Only the lines from the one holding "Fiction (485, 167)" to the final line of the material below belong in the answer, transcribed exactly.

--*--

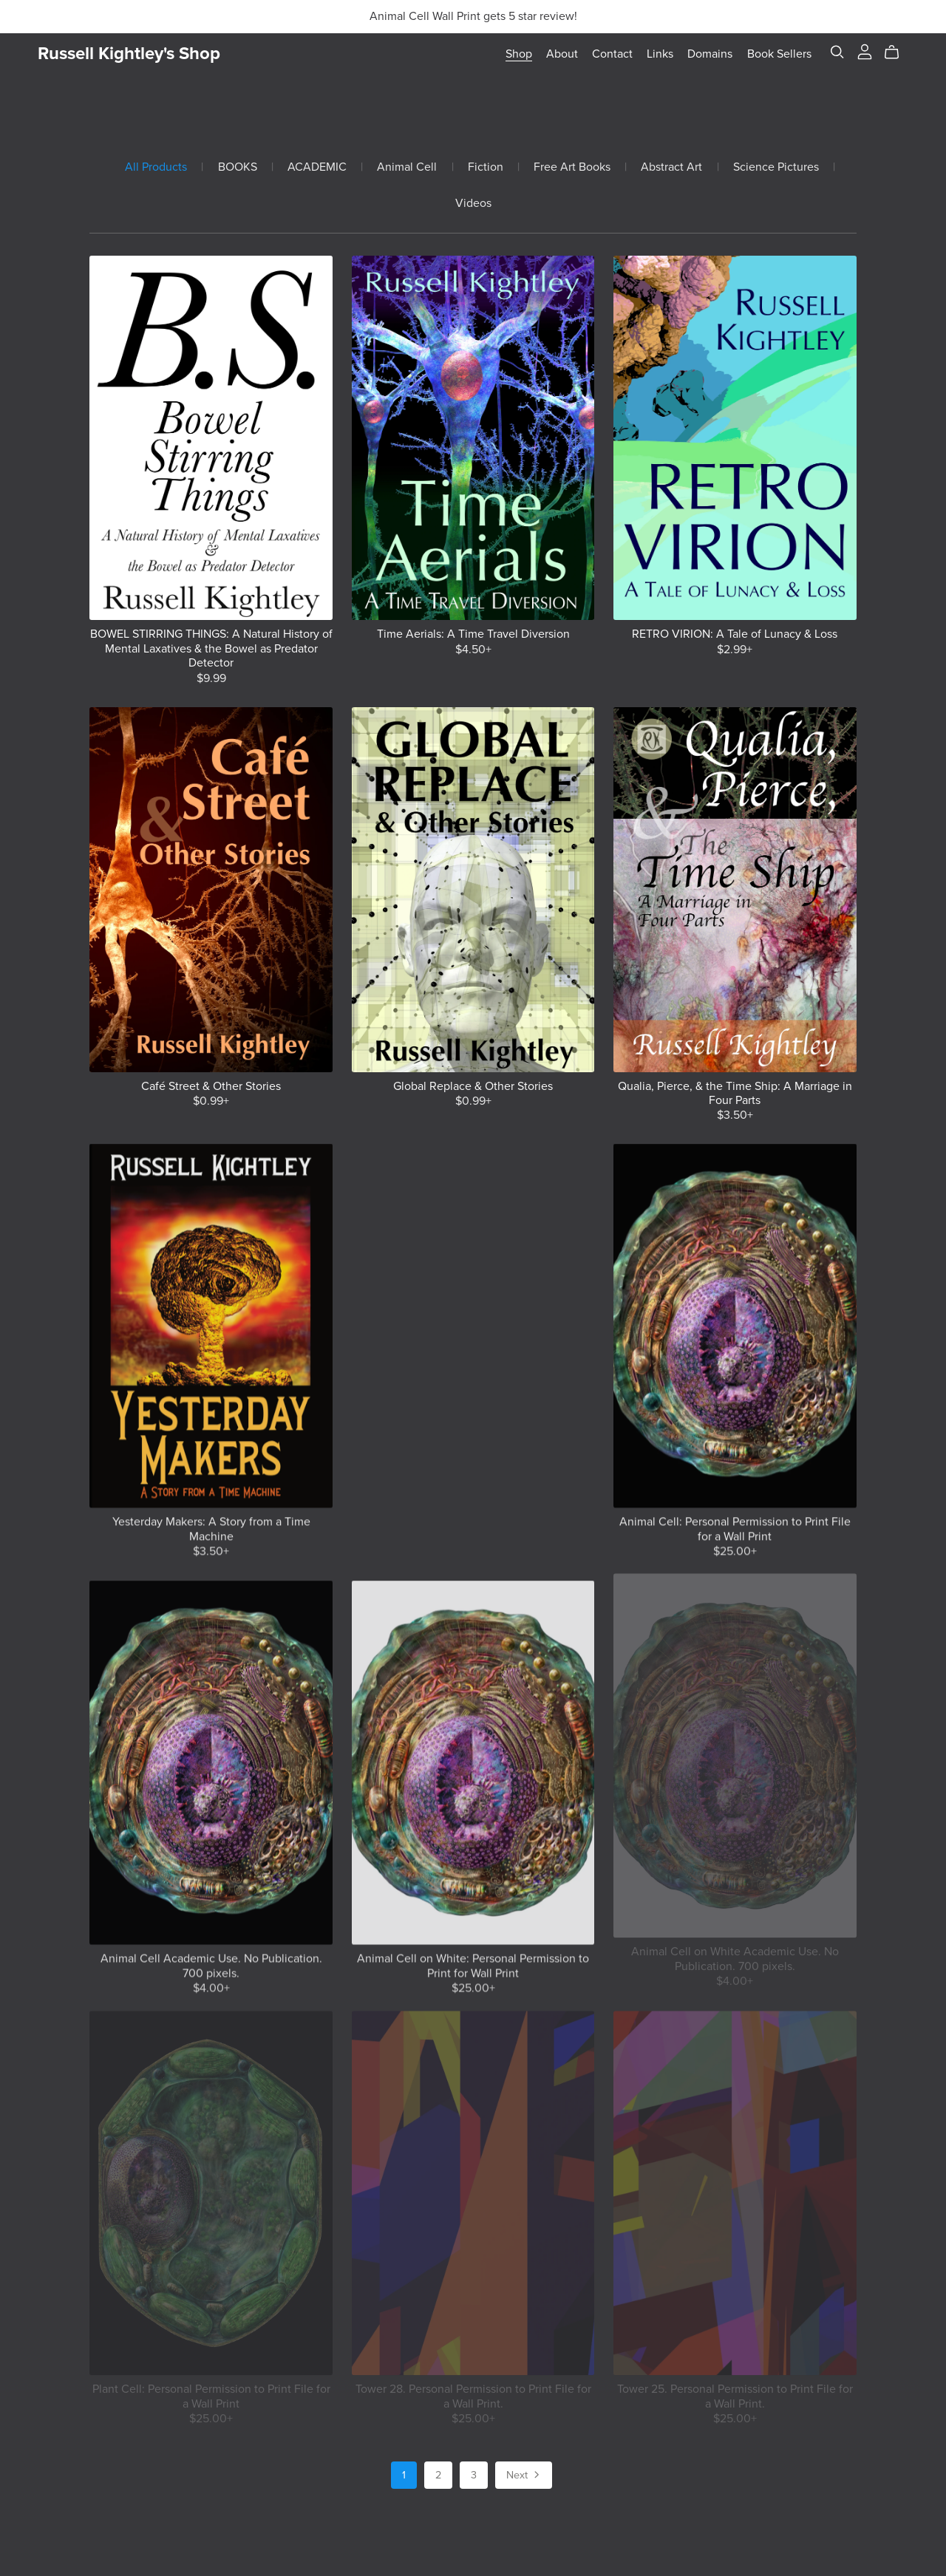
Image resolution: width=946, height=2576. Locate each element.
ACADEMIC (317, 167)
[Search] (837, 52)
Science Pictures (776, 167)
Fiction (485, 167)
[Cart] (897, 52)
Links (660, 54)
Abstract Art (671, 167)
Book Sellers (779, 54)
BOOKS (237, 167)
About (562, 54)
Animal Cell (407, 167)
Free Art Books (572, 167)
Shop (519, 54)
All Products (156, 167)
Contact (612, 54)
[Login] (865, 51)
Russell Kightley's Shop (129, 53)
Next (524, 2476)
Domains (709, 54)
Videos (473, 204)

--*--

[Solved exercise]
Fiction (485, 167)
[Cart] (897, 52)
Links (660, 54)
Abstract Art (671, 167)
Book Sellers (779, 54)
BOOKS (237, 167)
About (562, 54)
Animal Cell (407, 167)
Free Art Books (572, 167)
Shop (519, 54)
All Products (156, 167)
Contact (612, 54)
[Login] (865, 51)
Russell Kightley's Shop (129, 53)
Next (524, 2476)
Domains (709, 54)
Videos (473, 204)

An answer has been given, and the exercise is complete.